AUX MOTIFS QUE « Sur la régularité de la procédure. En cause d'appel, la société Kéolis soutient que la caisse a méconnu le principe du contradictoire lors de l'instruction du dossier de Mme [U] car elle ne lui a adressé aucun questionnaire en violation de l'article R 441-11 III du code de la sécurité sociale. Mais, conformément aux dispositions de ce texte, l'envoi d'un questionnaire n'est prévu qu'en cas de réserves motivées de la part de l'employeur ou si la caisse l'estime nécessaire. Or, en l'espèce, l'employeur n'avait émis aucune réserve lors de l'établissement de la déclaration d'accident du travail et la caisse n'a pas estimé nécessaire de diligenter une enquête. Force est de constater, par ailleurs, que la société Kéolis ne s'est pas déplacée pour venir consulter le dossier ainsi que la caisse lui a proposé par courrier du 18 février 2014. Il ne peut être reproché, dans ses conditions, à la caisse d'avoir omis l'envoi d'un questionnaire à l'employeur.

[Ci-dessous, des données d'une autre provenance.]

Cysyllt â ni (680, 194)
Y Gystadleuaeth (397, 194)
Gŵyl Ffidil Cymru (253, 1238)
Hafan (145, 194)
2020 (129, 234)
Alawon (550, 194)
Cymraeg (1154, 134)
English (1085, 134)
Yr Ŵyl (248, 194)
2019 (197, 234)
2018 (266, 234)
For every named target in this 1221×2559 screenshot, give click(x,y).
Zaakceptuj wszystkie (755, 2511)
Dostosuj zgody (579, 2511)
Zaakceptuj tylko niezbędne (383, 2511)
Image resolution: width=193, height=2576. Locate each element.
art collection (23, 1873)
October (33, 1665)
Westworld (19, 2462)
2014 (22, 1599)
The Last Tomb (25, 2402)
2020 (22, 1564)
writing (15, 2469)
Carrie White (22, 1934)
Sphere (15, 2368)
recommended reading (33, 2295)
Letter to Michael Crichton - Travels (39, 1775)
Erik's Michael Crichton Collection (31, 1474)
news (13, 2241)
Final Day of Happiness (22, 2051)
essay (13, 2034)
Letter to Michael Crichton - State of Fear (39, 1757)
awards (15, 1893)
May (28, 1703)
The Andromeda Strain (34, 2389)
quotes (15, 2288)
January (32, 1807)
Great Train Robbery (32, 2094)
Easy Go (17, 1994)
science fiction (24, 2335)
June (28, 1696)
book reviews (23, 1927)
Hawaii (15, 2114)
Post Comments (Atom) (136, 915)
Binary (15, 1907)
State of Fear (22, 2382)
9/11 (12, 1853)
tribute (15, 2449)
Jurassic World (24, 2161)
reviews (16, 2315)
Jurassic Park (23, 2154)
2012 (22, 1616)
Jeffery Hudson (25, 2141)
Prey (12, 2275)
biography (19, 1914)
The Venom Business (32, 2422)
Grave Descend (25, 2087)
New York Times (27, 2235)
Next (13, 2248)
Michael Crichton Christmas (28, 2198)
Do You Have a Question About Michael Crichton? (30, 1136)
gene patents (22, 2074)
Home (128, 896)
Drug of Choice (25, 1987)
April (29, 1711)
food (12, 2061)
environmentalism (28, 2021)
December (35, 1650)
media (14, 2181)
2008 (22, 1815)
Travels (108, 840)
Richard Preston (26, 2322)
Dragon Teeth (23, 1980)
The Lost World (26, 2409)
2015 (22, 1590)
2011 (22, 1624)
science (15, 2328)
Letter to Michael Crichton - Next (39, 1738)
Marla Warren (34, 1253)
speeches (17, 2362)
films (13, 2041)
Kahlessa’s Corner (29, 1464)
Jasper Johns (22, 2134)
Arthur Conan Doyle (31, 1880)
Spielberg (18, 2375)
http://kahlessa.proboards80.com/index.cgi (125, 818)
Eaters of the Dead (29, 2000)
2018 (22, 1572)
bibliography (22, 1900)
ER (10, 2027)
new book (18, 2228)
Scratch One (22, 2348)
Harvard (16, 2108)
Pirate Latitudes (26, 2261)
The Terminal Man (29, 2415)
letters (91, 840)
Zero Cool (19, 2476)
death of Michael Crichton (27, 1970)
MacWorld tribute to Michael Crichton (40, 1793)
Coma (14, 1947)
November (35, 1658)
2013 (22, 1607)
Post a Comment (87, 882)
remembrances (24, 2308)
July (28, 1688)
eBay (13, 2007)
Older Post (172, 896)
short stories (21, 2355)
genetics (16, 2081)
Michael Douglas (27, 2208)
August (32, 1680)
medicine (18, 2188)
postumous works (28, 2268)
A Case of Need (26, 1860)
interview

D'où il suit que le moyen n'est pas fondé » ;

1. ALORS QUE lorsqu'une CPAM prend l'initiative d'instruire une déclaration d'accident du travail, elle est tenue, avant d'arrêter sa décision, de solliciter l'avis de l'employeur sur les circonstances ou les causes de celui-ci ; que l'envoi à l'employeur d'un avis de clôture de l'instruction destiné à l'inviter à consulter les pièces du dossier constitué par la CPAM établit l'existence d'une instruction ; qu'au cas présent, la société Keolis Bordeaux sollicitait l'inopposabilité de la décision prise en charge en faisant valoir que la caisse n'avait pas pris attache auprès d'elle au cours de l'instruction ; que pour rejeter cette prétention, la cour d'appel, après avoir relevé que la caisse avait constitué un dossier d'instruction et adressé un avis de clôture d'instruction à l'employeur, a estimé que la caisse avait arrêté sa décision de prise en charge d'emblée sans procéder à une instruction de la déclaration et n'était donc pas tenue de respecter le principe du contradictoire ; qu'en statuant ainsi cependant qu'il résultait de ses propres constatations que l'organisme de sécurité sociale avait procédé à une instruction en constituant un dossier et en adressant un avis de clôture à l'employeur, la cour d'appel a violé l'article R. 441-11 du code de la sécurité sociale issue du décret du 29 juillet 2009 ;

2. ALORS QUE lorsqu'une CPAM prend l'initiative d'instruire une déclaration d'accident du travail, elle est tenue, avant d'arrêter sa décision, de solliciter les observations de l'employeur sur les circonstances ou les causes de celui-ci ; que, selon l'article R. 441-14 du code de la sécurité sociale, le délai imparti à la caisse pour statuer sur le caractère professionnel d'un accident ou d'une maladie ne peut être prolongé que lorsqu'il y a nécessité d'examen ou d'enquête complémentaire ; qu'il s'ensuit que lorsque la caisse décide de prolonger le délai pour prendre sa décision, elle procède nécessairement à une instruction et doit soit adresser à l'employeur un questionnaire, soit prendre contact ; qu'au cas présent, la société Keolis Bordeaux sollicitait l'inopposabilité de la décision prise en charge en faisant valoir que la caisse n'avait pas pris attache auprès d'elle au cours de l'instruction ; qu'elle rappelait avoir été destinataire d'un courrier de prolongation de l'instruction adressée par la CPAM daté du 10 février 2014 ; qu'en rejetant la prétention de l'employeur au motif que la caisse avait arrêté sa décision de prise en charge d'emblée sans procéder à une enquête, sans rechercher si le courrier de prolongation du 10 février 2014 ne caractérisait pas l'existence d'une instruction, la cour d'appel n'a pas donné de base légale à sa décision au regarde de l'article R. 441-11 du Code de la sécurité sociale dans sa rédaction issue du décret du 29 juillet 2009.